Struct arrays benchmark revisited: trig function calls are slow in Java, but without them Factor is still 3x faster

Saturday, August 29, 2009

My struct arrays benchmark generated a fair amount of discussion on reddit, with some people disputing the benchmark’s validity. Certainly I’m not claiming that Factor is faster than Java HotSpot in general (on most tasks it is slower, sometimes much more so), however I think the benchmark legitimately demonstrates the performance advantage of value semantics over reference semantics.

A few people pointed out that the Java version of the benchmark was spending a lot of time in trigonometric functions, and that Java computes sin and cosine “by hand” rather than using x87 FPU instructions.
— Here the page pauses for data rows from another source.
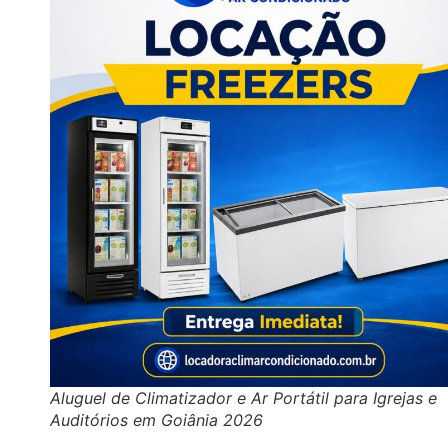
Aluguel de Climatizador e Ar Portátil para Igrejas e
Auditórios em Goiânia 2026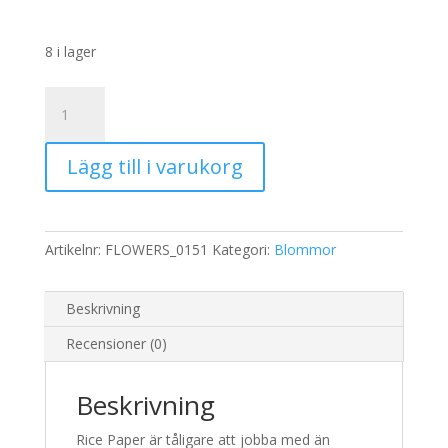
8 i lager
Rispapper
Storlek:
A3
Lägg till i varukorg
32x45cm
mängd
Artikelnr:
FLOWERS_0151
Kategori:
Blommor
Beskrivning
Recensioner (0)
Beskrivning
Rice Paper är tåligare att jobba med än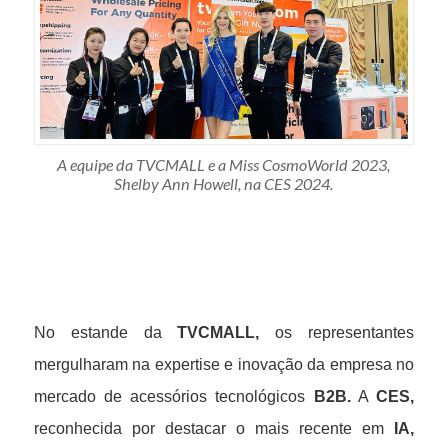
A equipe da TVCMALL e a Miss CosmoWorld 2023,
Shelby Ann Howell, na CES 2024.
No estande da
TVCMALL,
os representantes
mergulharam na expertise e inovação da empresa no
mercado de acessórios tecnológicos
B2B.
A
CES,
reconhecida por destacar o mais recente em
IA,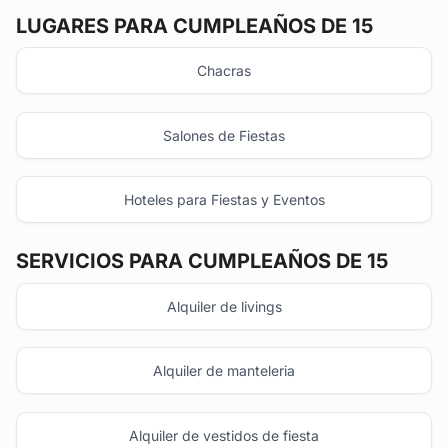
LUGARES PARA CUMPLEAÑOS DE 15
Chacras
Salones de Fiestas
Hoteles para Fiestas y Eventos
SERVICIOS PARA CUMPLEAÑOS DE 15
Alquiler de livings
Alquiler de manteleria
Alquiler de vestidos de fiesta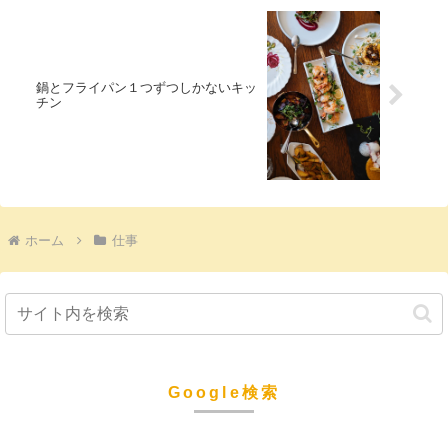
鍋とフライパン１つずつしかないキッ
チン
ホーム
仕事
Google検索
However, the same is also true of the Factor implementation, its just that none of the Java advocates bothered to check. I don’t use x87 instructions either, and call into libc for sin and cos, just like Java. Indeed, Factor’s sin and cos are even more heavyweight than Java’s, because they also support complex numbers; Factor’s compiler converts them to their real-valued equivalents if it can prove the inputs are real.
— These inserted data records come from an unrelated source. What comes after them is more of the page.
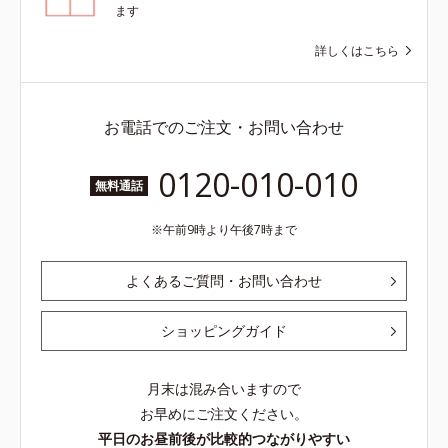
ます
詳しくはこちら
お電話でのご注文・お問い合わせ
0120-010-010
無料通話
午前9時より午後7時まで
よくあるご質問・お問い合わせ
ショッピングガイド
月末は混み合いますので
お早めにご注文ください。
平日のお昼前後が比較的つながりやすい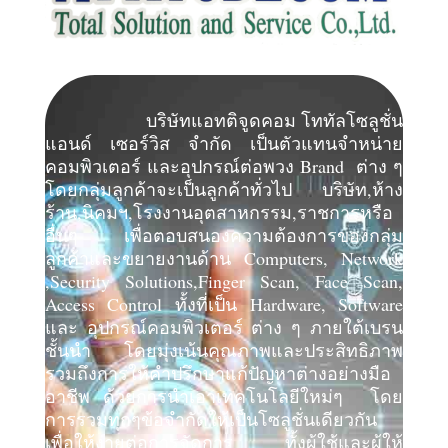
บริษัทแอทติจูดคอม โททัลโซลูชั่น
แอนด์ เซอร์วิส จำกัด เป็นตัวแทนจำหน่าย
คอมพิวเตอร์ และอุปกรณ์ต่อพวง Brand ต่าง ๆ
โดยกลุ่มลูกค้าจะเป็นลูกค้าทั่วไป บริษัท,ห้าง
ร้าน,นิคมฯ,โรงงานอุตสาหกรรม,ราชการหรือ
อื่นๆ เพื่อตอบสนองความต้องการของกลุ่ม
ลูกค้าและขยายงานด้าน Computers, Network
,Security Solutions,Finger Scan, Face Scan,
Access Control ทั้งที่เป็น Hardware, Software
และ อุปกรณ์คอมพิวเตอร์ ต่าง ๆ ภายใต้เบรน
ชั้นนำ โดยมุ่งเน้นคุณภาพและประสิทธิภาพ
รวมถึงการให้คำปรึกษาแก้ปัญหาต่างอย่างมือ
อาชีพ ด้วยการนำเอาเทคโนโลยีใหม่ๆ โดย
การรวมทุกๆข้อจำกัดให้เป็นโซลูชั่นเดียวกัน
เพื่อให้ง่ายต่อการจัดการ ทั้งผู้ใช้และผู้ให้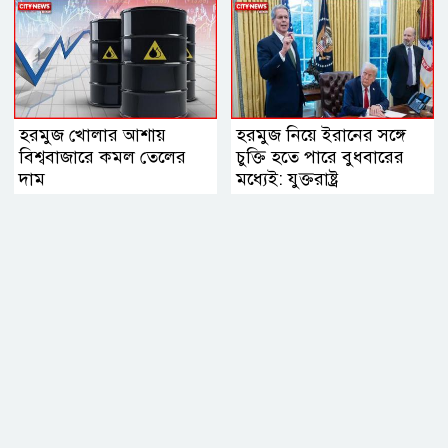
হরমুজ খোলার আশায়
হরমুজ নিয়ে ইরানের সঙ্গে
বিশ্ববাজারে কমল তেলের
চুক্তি হতে পারে বুধবারের
দাম
মধ্যেই: যুক্তরাষ্ট্র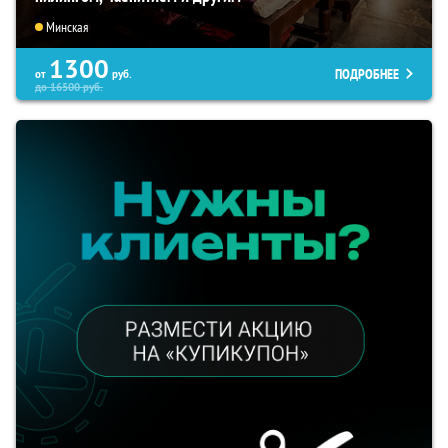
Минская
1300
ПОДРОБНЕЕ
от
руб.
до
16500
руб.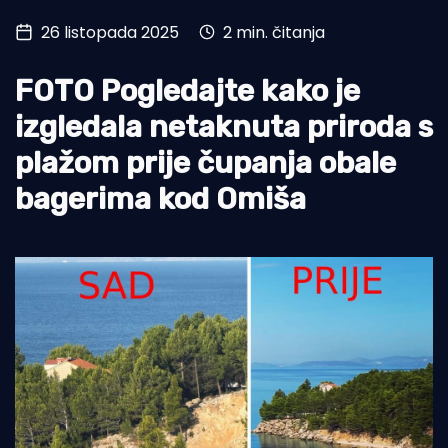
26 listopada 2025
2 min. čitanja
Turizam i nautika
Pomorstvo
FOTO Pogledajte kako je
Ribolov
izgledala netaknuta priroda s
plažom prije čupanja obale
Ekologija
bagerima kod Omiša
Tradicija i kultura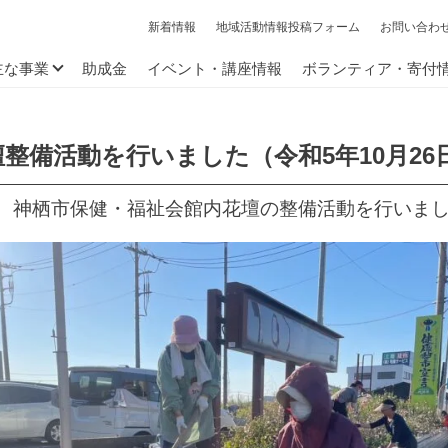
新着情報
地域活動情報投稿フォーム
お問い合わ
主な事業
助成金
イベント・講座情報
ボランティア・寄付
整備活動を行いました（令和5年10月26
が、神栖市保健・福祉会館内花壇の整備活動を行いま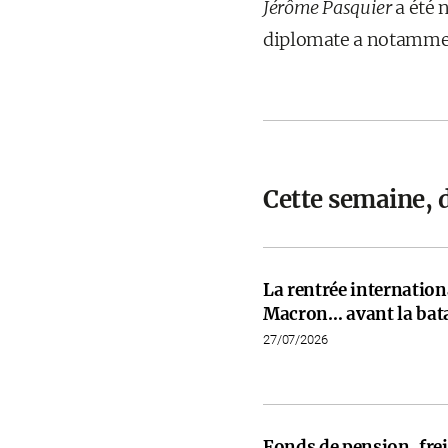
Jérôme Pasquier
a été 
diplomate a notamment
Cette semaine, 
La rentrée internati
Macron… avant la bata
27/07/2026
Fonds de pension, frein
Despite this, I modified the benchmark to not call trig functions, and instead just initialize each point as (n+1,n+2,(n+3)*(n+3)/2). Factor is still faster by roughly the same margin as before:

Java	829ms (best run out of 8)
Factor	284ms

A few people also mentioned that by only running the test 8 times I wasn’t giving HotSpot enough time to “warm up”. However, the benchmark does not make any polymorphic calls in the inner loops, so there’s really no “warm up” needed at all; and indeed I got the best time on the third iteration.

I improved Factor’s code generation for trigonometric function calls. Trig function calls are treated like instructions by the low-level optimizer now, which means they participate in value numbering and do not split basic blocks. Instead, the register allocator spills all live registers at the call site at the very end of code generation. This strategy does not work in general for all FFI calls, because the case where the FFI calls invokes a Factor callback needs additional runtime support. However, neither sin nor cos do this. After implementing this, I noticed that my struct-arrays benchmark was calling sin() twice on the same input, and value numbering was folding the second call away. Neat optimization to get “for free”.
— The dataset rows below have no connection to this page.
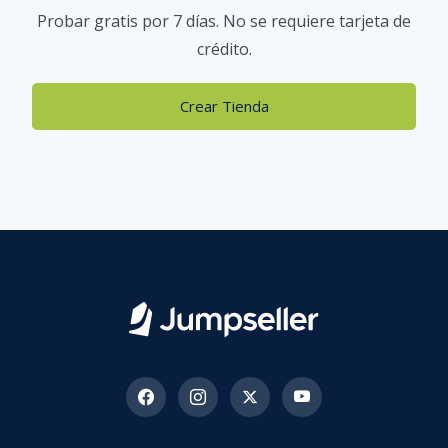
Probar gratis por 7 días. No se requiere tarjeta de
crédito.
Crear Tienda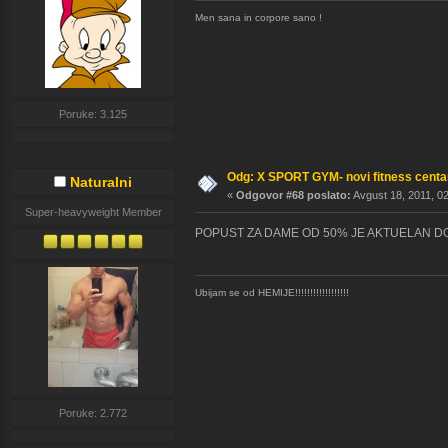
Men sana in corpore sano !
Poruke: 3.125
Odg: X SPORT GYM- novi fitness cent
Naturalni
«
Odgovor #68 poslato:
Avgust 18, 2011, 02
Super-heavyweight Member
POPUST ZA DAME OD 50% JE AKTUELAN DO 
Ubijam se od HEMIJE!!!!!!!!!!!!!!!!!!
Poruke: 2.772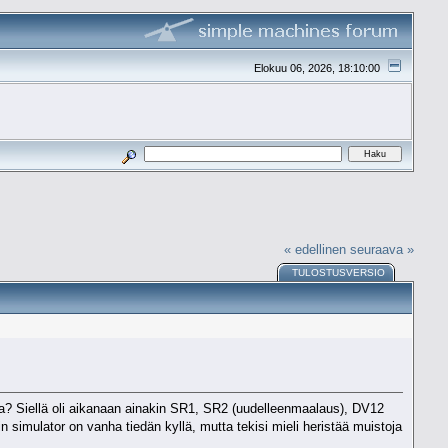
Elokuu 06, 2026, 18:10:00
« edellinen
seuraava »
TULOSTUSVERSIO
oja? Siellä oli aikanaan ainakin SR1, SR2 (uudelleenmaalaus), DV12
ain simulator on vanha tiedän kyllä, mutta tekisi mieli heristää muistoja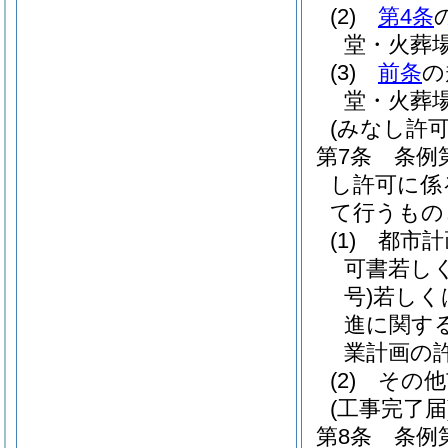
(2)
第4条
堂・火葬場
(3)
前条
の
堂・火葬場
(みなし許
第7条
条例
し許可に係
て行うもの
(1)
都市計
可書若し
号)
若しく
進に関す
業計画の
(2)
その他
(工事完了届
第8条
条例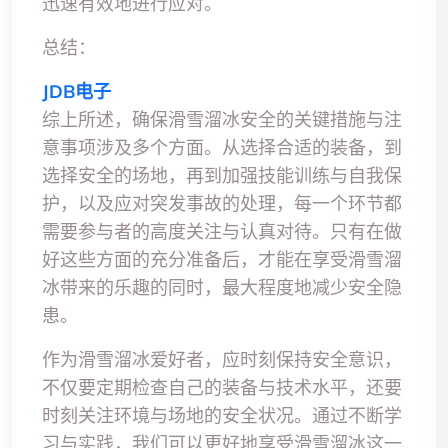
迅速有效地进行应对。
总结：
JDB电子
综上所述，确保滑雪溜冰安全的关键措施与注
意事项涉及多个方面。从选择合适的装备，到
选择安全的场地，再到加强技能训练与自我保
护，以及应对突发事故的处理，每一个环节都
需要参与者的高度关注与认真对待。只有在做
好这些方面的充分准备后，才能在享受滑雪溜
冰带来的乐趣的同时，最大程度地减少安全隐
患。
作为滑雪溜冰爱好者，应时刻保持安全意识，
不仅要定期检查自己的装备与技术水平，还要
时刻关注环境与场地的安全状况。通过不断学
习与实践，我们可以更好地享受滑雪溜冰这一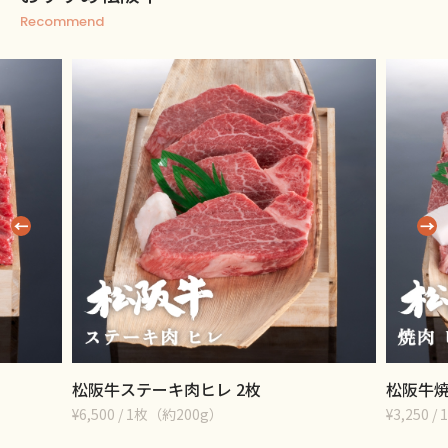
Recommend
松阪牛ステーキ肉ヒレ 2枚
松阪牛焼
¥6,500 / 1枚（約200g）
¥3,250 /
This code generation change improves performance of both the struct-arrays and partial-sums benchmarks:

Benchmark	Before	After
struct-arrays	1483ms	749ms
partial-sums	1233ms	938ms

Here is the disassembly for benchmark.struct-arrays with this optimization performed, and this is the patch.

For what its worth, Java HotSpot runs the partial-sums benchmark in 1293ms. Hopefully HotSpot’s trig function call performance will receive some attention at some point.